>>>>
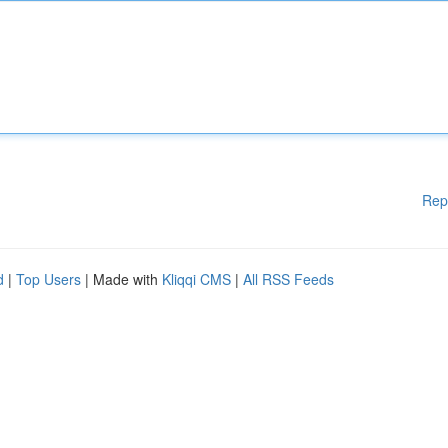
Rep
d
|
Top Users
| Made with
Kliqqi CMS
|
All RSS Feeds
<<<<
>>>>
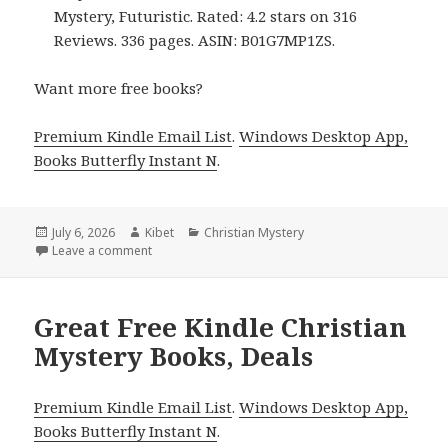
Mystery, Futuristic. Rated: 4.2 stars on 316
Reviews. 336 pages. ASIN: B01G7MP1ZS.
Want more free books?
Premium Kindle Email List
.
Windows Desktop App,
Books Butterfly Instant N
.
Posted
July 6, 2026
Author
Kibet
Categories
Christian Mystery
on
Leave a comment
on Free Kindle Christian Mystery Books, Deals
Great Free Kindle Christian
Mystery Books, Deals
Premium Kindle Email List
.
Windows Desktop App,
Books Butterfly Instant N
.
<<<<
→ **BRIEF**: The response consists of the lines above that contain "Mystery".

→ **OUTPUT FOR THIS EXERCISE**:
Mystery, Futuristic. Rated: 4.2 stars on 316
Christian Mystery
on Free Kindle Christian Mystery Books, Deals
Mystery Books, Deals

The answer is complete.